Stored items
↓

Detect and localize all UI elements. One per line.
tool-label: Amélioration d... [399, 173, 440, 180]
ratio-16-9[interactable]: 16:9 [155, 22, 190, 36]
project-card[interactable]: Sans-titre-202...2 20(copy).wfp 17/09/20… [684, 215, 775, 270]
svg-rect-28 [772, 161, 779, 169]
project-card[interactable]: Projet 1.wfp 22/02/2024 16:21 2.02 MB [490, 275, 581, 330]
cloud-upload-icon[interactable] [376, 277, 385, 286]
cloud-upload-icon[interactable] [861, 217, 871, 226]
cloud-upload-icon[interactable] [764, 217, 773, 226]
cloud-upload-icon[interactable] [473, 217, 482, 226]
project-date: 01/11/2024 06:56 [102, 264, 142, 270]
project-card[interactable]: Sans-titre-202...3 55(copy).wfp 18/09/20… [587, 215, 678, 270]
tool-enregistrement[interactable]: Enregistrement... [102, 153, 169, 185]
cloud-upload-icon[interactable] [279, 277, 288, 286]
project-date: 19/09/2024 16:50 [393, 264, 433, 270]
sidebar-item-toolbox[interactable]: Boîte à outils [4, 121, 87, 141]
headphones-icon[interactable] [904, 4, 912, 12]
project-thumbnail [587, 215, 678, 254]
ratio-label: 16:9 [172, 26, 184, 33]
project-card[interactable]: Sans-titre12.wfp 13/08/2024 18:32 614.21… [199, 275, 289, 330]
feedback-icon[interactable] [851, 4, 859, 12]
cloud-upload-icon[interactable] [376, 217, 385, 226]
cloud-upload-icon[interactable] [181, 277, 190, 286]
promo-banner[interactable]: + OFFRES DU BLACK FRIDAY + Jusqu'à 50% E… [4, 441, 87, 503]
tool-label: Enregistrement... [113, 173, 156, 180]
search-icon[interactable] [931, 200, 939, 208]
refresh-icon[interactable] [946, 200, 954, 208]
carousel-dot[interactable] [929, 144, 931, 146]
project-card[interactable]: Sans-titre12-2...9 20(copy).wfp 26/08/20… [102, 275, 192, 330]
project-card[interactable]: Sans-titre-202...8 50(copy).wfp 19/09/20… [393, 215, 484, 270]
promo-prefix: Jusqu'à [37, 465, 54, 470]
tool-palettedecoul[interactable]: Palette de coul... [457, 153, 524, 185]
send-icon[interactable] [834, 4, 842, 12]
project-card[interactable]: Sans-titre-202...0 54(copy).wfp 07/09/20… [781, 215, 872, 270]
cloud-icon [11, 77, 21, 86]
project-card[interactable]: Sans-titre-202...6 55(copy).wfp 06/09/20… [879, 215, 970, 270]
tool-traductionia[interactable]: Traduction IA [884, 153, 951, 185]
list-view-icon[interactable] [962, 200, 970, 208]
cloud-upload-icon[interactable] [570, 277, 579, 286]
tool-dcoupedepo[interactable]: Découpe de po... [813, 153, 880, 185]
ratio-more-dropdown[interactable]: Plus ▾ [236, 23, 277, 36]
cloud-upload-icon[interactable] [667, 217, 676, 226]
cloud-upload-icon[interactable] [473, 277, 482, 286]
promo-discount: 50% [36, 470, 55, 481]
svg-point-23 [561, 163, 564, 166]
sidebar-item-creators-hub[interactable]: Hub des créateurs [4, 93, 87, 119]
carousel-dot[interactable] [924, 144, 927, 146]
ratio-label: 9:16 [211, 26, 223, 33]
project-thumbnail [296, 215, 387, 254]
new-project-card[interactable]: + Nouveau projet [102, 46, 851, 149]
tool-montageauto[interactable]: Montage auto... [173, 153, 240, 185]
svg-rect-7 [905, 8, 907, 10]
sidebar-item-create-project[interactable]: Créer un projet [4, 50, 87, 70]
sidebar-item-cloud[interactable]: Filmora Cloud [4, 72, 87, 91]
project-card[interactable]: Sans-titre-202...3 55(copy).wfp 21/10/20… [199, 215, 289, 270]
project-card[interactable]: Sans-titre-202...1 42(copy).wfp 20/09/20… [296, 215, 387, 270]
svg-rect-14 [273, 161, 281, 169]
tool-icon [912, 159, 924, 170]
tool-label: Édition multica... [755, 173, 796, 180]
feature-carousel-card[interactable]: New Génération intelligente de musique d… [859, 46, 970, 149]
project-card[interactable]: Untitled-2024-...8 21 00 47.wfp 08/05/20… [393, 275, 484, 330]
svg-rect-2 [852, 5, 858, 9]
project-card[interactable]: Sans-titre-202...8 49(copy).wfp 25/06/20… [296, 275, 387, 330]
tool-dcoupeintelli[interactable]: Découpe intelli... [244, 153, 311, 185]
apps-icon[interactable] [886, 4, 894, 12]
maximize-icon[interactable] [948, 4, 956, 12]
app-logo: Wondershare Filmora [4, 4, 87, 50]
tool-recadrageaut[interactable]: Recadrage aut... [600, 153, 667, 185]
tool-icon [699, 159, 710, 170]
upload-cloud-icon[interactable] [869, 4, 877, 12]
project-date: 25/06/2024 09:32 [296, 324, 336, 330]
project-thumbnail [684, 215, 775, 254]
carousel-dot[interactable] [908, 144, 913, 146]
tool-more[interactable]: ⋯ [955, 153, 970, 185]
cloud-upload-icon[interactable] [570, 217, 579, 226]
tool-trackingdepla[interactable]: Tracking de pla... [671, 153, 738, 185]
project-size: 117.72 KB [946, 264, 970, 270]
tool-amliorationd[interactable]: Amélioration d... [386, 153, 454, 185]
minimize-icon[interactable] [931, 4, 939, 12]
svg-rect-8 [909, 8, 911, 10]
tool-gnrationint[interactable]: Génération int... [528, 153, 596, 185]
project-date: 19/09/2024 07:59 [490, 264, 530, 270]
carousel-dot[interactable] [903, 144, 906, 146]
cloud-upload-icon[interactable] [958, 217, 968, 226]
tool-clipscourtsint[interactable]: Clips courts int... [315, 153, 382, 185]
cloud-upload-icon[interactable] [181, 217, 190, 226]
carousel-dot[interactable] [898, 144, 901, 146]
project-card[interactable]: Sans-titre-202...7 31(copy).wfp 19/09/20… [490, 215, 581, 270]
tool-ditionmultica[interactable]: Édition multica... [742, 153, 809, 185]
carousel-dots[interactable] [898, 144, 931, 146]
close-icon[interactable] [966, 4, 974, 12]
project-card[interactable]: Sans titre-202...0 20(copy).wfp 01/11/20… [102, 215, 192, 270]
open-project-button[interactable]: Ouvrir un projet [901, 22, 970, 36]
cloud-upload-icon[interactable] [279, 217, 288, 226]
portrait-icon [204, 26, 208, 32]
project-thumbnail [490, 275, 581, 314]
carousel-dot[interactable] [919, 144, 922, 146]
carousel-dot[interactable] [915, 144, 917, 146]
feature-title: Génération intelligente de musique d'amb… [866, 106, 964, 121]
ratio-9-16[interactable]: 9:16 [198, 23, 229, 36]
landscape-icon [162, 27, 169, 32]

↑

### [What you are asked to do]
All the entries above need to be reproduced exactly.

### [Result for this exercise]
Detect and localize all UI elements. One per line.
tool-label: Amélioration d... [399, 173, 440, 180]
ratio-16-9[interactable]: 16:9 [155, 22, 190, 36]
project-card[interactable]: Sans-titre-202...2 20(copy).wfp 17/09/20… [684, 215, 775, 270]
svg-rect-28 [772, 161, 779, 169]
project-card[interactable]: Projet 1.wfp 22/02/2024 16:21 2.02 MB [490, 275, 581, 330]
cloud-upload-icon[interactable] [376, 277, 385, 286]
cloud-upload-icon[interactable] [861, 217, 871, 226]
cloud-upload-icon[interactable] [764, 217, 773, 226]
cloud-upload-icon[interactable] [473, 217, 482, 226]
project-date: 01/11/2024 06:56 [102, 264, 142, 270]
project-card[interactable]: Sans-titre-202...3 55(copy).wfp 18/09/20… [587, 215, 678, 270]
tool-enregistrement[interactable]: Enregistrement... [102, 153, 169, 185]
cloud-upload-icon[interactable] [279, 277, 288, 286]
project-date: 19/09/2024 16:50 [393, 264, 433, 270]
sidebar-item-toolbox[interactable]: Boîte à outils [4, 121, 87, 141]
headphones-icon[interactable] [904, 4, 912, 12]
project-thumbnail [587, 215, 678, 254]
ratio-label: 16:9 [172, 26, 184, 33]
project-card[interactable]: Sans-titre12.wfp 13/08/2024 18:32 614.21… [199, 275, 289, 330]
feedback-icon[interactable] [851, 4, 859, 12]
cloud-upload-icon[interactable] [376, 217, 385, 226]
cloud-upload-icon[interactable] [181, 277, 190, 286]
promo-banner[interactable]: + OFFRES DU BLACK FRIDAY + Jusqu'à 50% E… [4, 441, 87, 503]
tool-label: Enregistrement... [113, 173, 156, 180]
search-icon[interactable] [931, 200, 939, 208]
refresh-icon[interactable] [946, 200, 954, 208]
carousel-dot[interactable] [929, 144, 931, 146]
project-card[interactable]: Sans-titre12-2...9 20(copy).wfp 26/08/20… [102, 275, 192, 330]
project-card[interactable]: Sans-titre-202...8 50(copy).wfp 19/09/20… [393, 215, 484, 270]
promo-prefix: Jusqu'à [37, 465, 54, 470]
tool-palettedecoul[interactable]: Palette de coul... [457, 153, 524, 185]
send-icon[interactable] [834, 4, 842, 12]
project-card[interactable]: Sans-titre-202...0 54(copy).wfp 07/09/20… [781, 215, 872, 270]
cloud-icon [11, 77, 21, 86]
project-card[interactable]: Sans-titre-202...6 55(copy).wfp 06/09/20… [879, 215, 970, 270]
tool-traductionia[interactable]: Traduction IA [884, 153, 951, 185]
list-view-icon[interactable] [962, 200, 970, 208]
cloud-upload-icon[interactable] [570, 277, 579, 286]
tool-dcoupedepo[interactable]: Découpe de po... [813, 153, 880, 185]
ratio-more-dropdown[interactable]: Plus ▾ [236, 23, 277, 36]
cloud-upload-icon[interactable] [667, 217, 676, 226]
cloud-upload-icon[interactable] [473, 277, 482, 286]
promo-discount: 50% [36, 470, 55, 481]
svg-point-23 [561, 163, 564, 166]
sidebar-item-creators-hub[interactable]: Hub des créateurs [4, 93, 87, 119]
carousel-dot[interactable] [924, 144, 927, 146]
ratio-label: 9:16 [211, 26, 223, 33]
project-thumbnail [296, 215, 387, 254]
new-project-card[interactable]: + Nouveau projet [102, 46, 851, 149]
tool-montageauto[interactable]: Montage auto... [173, 153, 240, 185]
svg-rect-7 [905, 8, 907, 10]
sidebar-item-create-project[interactable]: Créer un projet [4, 50, 87, 70]
sidebar-item-cloud[interactable]: Filmora Cloud [4, 72, 87, 91]
project-card[interactable]: Sans-titre-202...3 55(copy).wfp 21/10/20… [199, 215, 289, 270]
project-card[interactable]: Sans-titre-202...1 42(copy).wfp 20/09/20… [296, 215, 387, 270]
svg-rect-14 [273, 161, 281, 169]
tool-icon [912, 159, 924, 170]
tool-label: Édition multica... [755, 173, 796, 180]
feature-carousel-card[interactable]: New Génération intelligente de musique d… [859, 46, 970, 149]
project-card[interactable]: Untitled-2024-...8 21 00 47.wfp 08/05/20… [393, 275, 484, 330]
svg-rect-2 [852, 5, 858, 9]
project-card[interactable]: Sans-titre-202...8 49(copy).wfp 25/06/20… [296, 275, 387, 330]
tool-dcoupeintelli[interactable]: Découpe intelli... [244, 153, 311, 185]
apps-icon[interactable] [886, 4, 894, 12]
maximize-icon[interactable] [948, 4, 956, 12]
app-logo: Wondershare Filmora [4, 4, 87, 50]
tool-recadrageaut[interactable]: Recadrage aut... [600, 153, 667, 185]
tool-icon [699, 159, 710, 170]
upload-cloud-icon[interactable] [869, 4, 877, 12]
project-date: 25/06/2024 09:32 [296, 324, 336, 330]
project-thumbnail [684, 215, 775, 254]
carousel-dot[interactable] [908, 144, 913, 146]
tool-more[interactable]: ⋯ [955, 153, 970, 185]
cloud-upload-icon[interactable] [570, 217, 579, 226]
tool-trackingdepla[interactable]: Tracking de pla... [671, 153, 738, 185]
project-size: 117.72 KB [946, 264, 970, 270]
tool-amliorationd[interactable]: Amélioration d... [386, 153, 454, 185]
minimize-icon[interactable] [931, 4, 939, 12]
svg-rect-8 [909, 8, 911, 10]
tool-gnrationint[interactable]: Génération int... [528, 153, 596, 185]
project-date: 19/09/2024 07:59 [490, 264, 530, 270]
carousel-dot[interactable] [903, 144, 906, 146]
cloud-upload-icon[interactable] [958, 217, 968, 226]
tool-clipscourtsint[interactable]: Clips courts int... [315, 153, 382, 185]
cloud-upload-icon[interactable] [181, 217, 190, 226]
carousel-dot[interactable] [898, 144, 901, 146]
project-card[interactable]: Sans-titre-202...7 31(copy).wfp 19/09/20… [490, 215, 581, 270]
tool-ditionmultica[interactable]: Édition multica... [742, 153, 809, 185]
carousel-dots[interactable] [898, 144, 931, 146]
close-icon[interactable] [966, 4, 974, 12]
project-card[interactable]: Sans titre-202...0 20(copy).wfp 01/11/20… [102, 215, 192, 270]
open-project-button[interactable]: Ouvrir un projet [901, 22, 970, 36]
cloud-upload-icon[interactable] [279, 217, 288, 226]
portrait-icon [204, 26, 208, 32]
project-thumbnail [490, 275, 581, 314]
carousel-dot[interactable] [919, 144, 922, 146]
carousel-dot[interactable] [915, 144, 917, 146]
feature-title: Génération intelligente de musique d'amb… [866, 106, 964, 121]
ratio-9-16[interactable]: 9:16 [198, 23, 229, 36]
landscape-icon [162, 27, 169, 32]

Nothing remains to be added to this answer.